Douglas County Partners for Student Success Executive Director Gwen Soderberg-Chase says the event provides a wide, diverse way for families and students to learn how STEAM learning benefits and stimulates children’s minds.
“What we work to provide for all kids who are here and their families is an opportunity to explore a variety of different engaging activities,” Soderberg-Chase said. “They’re all about developing STEAM thinking, asking questions, developing creative solutions, problem solving, critical thinking – just challenges of all different levels for all different ages.”
Despite Mother Nature teasing the crowd with afternoon showers, the weather didn’t stop the children and adults from interacting with the outdoor events across campus.
Wildlife Safari Lead Educator Julianne Rose says the STEAM Extravaganza is an innovative, engaging way for students to learn.
“They can meet a snake, they can see the inside of a spider,” Rose said. “Once they learn about those things, usually they’re a little more intrigued by them and they want to investigate them, and that leads them into further discoveries in a scientific realm.”
Along with other organizations, many school programs ran by students showed off their inventions, including robotics and other remote-controlled objects built from scratch by the students.
Elkton High School sophomore and Cybernetic Elks Robotics club member Hayden O’Neal says robotics isn’t just an extracurricular activity, it’s helping him prepare for life after high school.

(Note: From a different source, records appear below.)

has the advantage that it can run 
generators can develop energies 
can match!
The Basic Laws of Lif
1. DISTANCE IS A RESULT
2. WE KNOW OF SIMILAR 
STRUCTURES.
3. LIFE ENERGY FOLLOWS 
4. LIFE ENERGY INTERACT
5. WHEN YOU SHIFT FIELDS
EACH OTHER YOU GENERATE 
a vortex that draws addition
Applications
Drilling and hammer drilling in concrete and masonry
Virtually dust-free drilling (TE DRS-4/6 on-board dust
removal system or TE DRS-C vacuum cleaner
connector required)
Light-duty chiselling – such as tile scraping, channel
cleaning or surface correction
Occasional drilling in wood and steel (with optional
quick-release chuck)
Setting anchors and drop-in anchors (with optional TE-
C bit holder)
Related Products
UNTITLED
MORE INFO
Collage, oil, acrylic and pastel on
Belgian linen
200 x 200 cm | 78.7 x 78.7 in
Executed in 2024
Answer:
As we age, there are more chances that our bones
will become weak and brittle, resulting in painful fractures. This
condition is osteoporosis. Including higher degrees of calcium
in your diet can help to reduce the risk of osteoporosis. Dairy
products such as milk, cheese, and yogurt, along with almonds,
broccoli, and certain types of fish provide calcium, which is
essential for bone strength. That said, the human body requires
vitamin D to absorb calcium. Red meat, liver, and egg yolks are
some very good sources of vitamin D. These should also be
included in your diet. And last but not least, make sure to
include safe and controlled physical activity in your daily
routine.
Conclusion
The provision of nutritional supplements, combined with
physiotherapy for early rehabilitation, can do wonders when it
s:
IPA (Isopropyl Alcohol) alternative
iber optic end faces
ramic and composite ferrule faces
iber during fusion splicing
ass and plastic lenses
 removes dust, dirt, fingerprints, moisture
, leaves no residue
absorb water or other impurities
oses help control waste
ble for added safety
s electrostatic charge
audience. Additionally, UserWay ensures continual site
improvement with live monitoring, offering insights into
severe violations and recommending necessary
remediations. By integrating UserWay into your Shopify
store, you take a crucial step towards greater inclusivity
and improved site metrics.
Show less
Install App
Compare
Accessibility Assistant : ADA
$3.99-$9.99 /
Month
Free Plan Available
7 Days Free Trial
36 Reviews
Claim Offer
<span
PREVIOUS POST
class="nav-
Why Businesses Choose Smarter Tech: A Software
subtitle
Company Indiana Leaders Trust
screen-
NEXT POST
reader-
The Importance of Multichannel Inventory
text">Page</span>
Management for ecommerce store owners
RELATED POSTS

“It benefits me in that I want to study engineering, later on for college so it’s a really nice way to start out on that,” O’Neal said. “It really gets people interested in that kind of stuff, the sciences and stuff.”
Other activities at the free event included drone competitions; rocket building and launching; Lego League robotics; UCC program tours and demonstrations; pipe organ building; and a maker/tinker space.
“We are thrilled with this year’s turnout, both in terms of the educators and community members who contributed their time to engage students, and the families who came to explore and have fun,” Soderberg-Chase said. “We hope this event will continue to grow each year and become our region’s premiere STEAM experience.”